It had a strong business presence in India. Historians call it is the richest joint stock company the world has ever seen and arguably the first MNC. It’s not the English East India Company, but Vereenigde Oostindische or VOC or the Dutch East India Company.

Around one-and-a-half century before the Battle of Plassey, the Dutch company had established its trading settlements in coastal India. A new book, The Dutch East India Company in India : A heritage tour through Gujarat, Malabar, Coromandel and Bengal , has brought alive an almost forgotten chapter of Indian history in the twilight of the medieval and the modern.

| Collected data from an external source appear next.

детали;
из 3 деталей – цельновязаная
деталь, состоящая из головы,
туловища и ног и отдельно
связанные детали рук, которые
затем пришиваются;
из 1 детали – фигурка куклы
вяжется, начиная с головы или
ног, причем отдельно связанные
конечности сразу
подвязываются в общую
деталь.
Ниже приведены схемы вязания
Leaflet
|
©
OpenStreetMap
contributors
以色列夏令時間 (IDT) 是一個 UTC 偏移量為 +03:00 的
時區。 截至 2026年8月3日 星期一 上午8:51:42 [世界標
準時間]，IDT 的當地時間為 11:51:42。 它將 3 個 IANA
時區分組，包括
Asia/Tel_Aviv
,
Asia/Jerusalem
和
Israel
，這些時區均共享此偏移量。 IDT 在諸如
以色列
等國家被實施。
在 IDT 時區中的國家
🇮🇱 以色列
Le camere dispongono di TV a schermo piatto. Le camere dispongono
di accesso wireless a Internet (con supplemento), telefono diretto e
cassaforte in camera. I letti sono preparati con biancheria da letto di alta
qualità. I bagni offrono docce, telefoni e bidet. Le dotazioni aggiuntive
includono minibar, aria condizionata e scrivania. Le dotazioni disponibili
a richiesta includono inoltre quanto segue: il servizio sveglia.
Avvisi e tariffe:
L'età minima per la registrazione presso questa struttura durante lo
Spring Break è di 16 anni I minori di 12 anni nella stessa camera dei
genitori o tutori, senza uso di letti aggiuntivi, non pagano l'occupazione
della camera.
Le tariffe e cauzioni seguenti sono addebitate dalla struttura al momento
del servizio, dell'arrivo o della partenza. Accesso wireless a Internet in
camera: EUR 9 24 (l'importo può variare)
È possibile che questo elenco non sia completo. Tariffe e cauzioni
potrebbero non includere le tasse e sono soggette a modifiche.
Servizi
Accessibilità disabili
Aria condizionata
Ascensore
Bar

According to the author, Bauke van der Pol, the other East India Company’s best quality silk came from then Bengal’s capital Murshidabad. At Cossimbazar, now Kasimbazar, an area of Murshidabad’s district headquarters on the bank of river Hooghly, VOC had a weaving factory in early 18th century employing 4000 local artisans.

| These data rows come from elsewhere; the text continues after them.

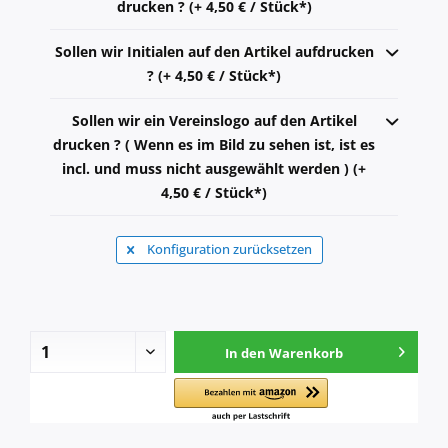
drucken ? (+ 4,50 € / Stück*)
Sollen wir Initialen auf den Artikel aufdrucken
? (+ 4,50 € / Stück*)
Sollen wir ein Vereinslogo auf den Artikel
drucken ? ( Wenn es im Bild zu sehen ist, ist es
incl. und muss nicht ausgewählt werden ) (+
4,50 € / Stück*)
Konfiguration zurücksetzen
In den
Warenkorb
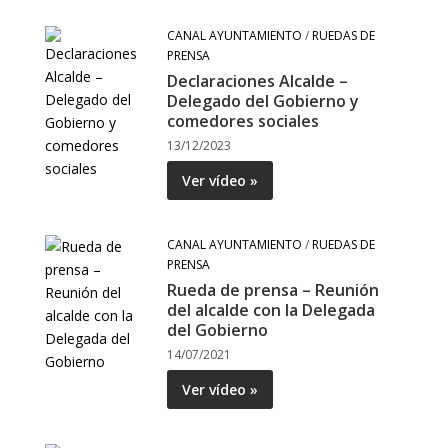
CANAL AYUNTAMIENTO
/
RUEDAS DE
PRENSA
Declaraciones Alcalde –
Delegado del Gobierno y
comedores sociales
13/12/2023
Ver vídeo »
CANAL AYUNTAMIENTO
/
RUEDAS DE
PRENSA
Rueda de prensa – Reunión
del alcalde con la Delegada
del Gobierno
14/07/2021
Ver vídeo »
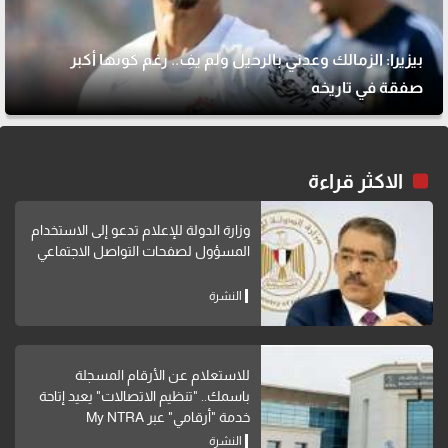
بيزيرا: الزمالك وعدني بالرحيل ولم يفِ.. رغم كونها أكبر
صفقة في تاريخه
الاكثر قراءة
وزارة الدولة للإعلام تدعو إلى الاستخدام
المسؤول لصفحات التواصل الاجتماعي
النشرة
للاستعلام عن الأرقام المسجلة
باسمك.. "تنظيم الاتصالات" يعيد إتاحة
خدمة "أرقامي" عبر My NTRA
النشرة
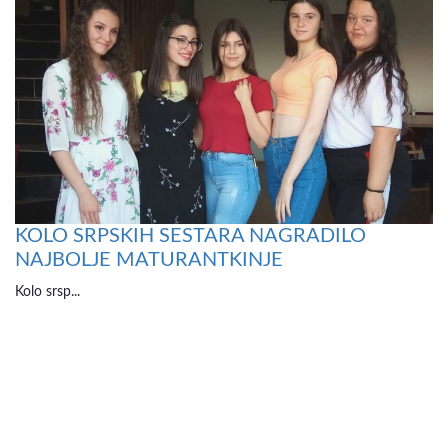
KOLO SRPSKIH SESTARA NAGRADILO
NAJBOLJE MATURANTKINJE
Kolo srsp...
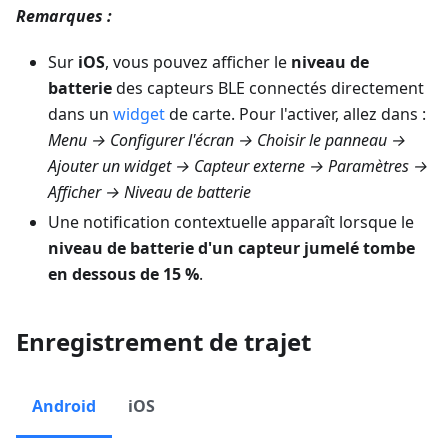
Remarques :
Sur
iOS
, vous pouvez afficher le
niveau de
batterie
des capteurs BLE connectés directement
dans un
widget
de carte. Pour l'activer, allez dans :
Menu → Configurer l'écran → Choisir le panneau →
Ajouter un widget → Capteur externe → Paramètres →
Afficher → Niveau de batterie
Une notification contextuelle apparaît lorsque le
niveau de batterie d'un capteur jumelé tombe
en dessous de 15 %
.
Enregistrement de trajet
Android
iOS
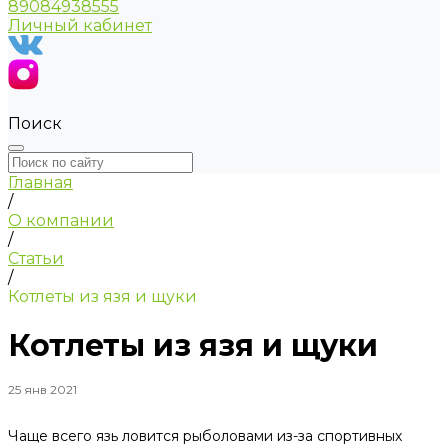
89084938555
Личный кабинет
Поиск
Главная
/
О компании
/
Статьи
/
Котлеты из язя и щуки
Котлеты из язя и щуки
25 янв 2021
Чаще всего язь ловится рыболовами из-за спортивных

Long association On the Coromandel, it had monopoly in the pepper trade. Its trading posts were located at Pulicat and later at Negapatnam (Nagapattinam). The Dutch virtually ruled Malabar for over 130 years, and had extracted monopoly over pepper and cinnamon trade from the rulers of Malabar. The author of the coffee table book, published by Parragon Publishing India, is a cultural anthropologist. He has written three more books on the historical relations between India and the Netherlands.

Sadly, Dutch relics are not well preserved in this country; as many of the VOC era relics have simply vanished. Van der Pol while conducting research in coastal Kerala among Pulayas in early 1983 had learnt that a village Cheruvathur had a VOC past. There he found the foundations of sentry posts of one of the VOC settlements at then Mangalore and Barselore.

He writes that near Cheruvathur there is still a sign referring to a Dutch Fort. Mention of a Dutch fort is also made on a website providing tourist information about the Kasaragod district in which Cheruvathur lies. However, in his recent visit to the place he did not find the ruins of a Dutch fort built in the 18{+t}{+h} century, at the Veeramala Hills near Cheruvathur. Other than the foundations, nothing remains of historic importance there.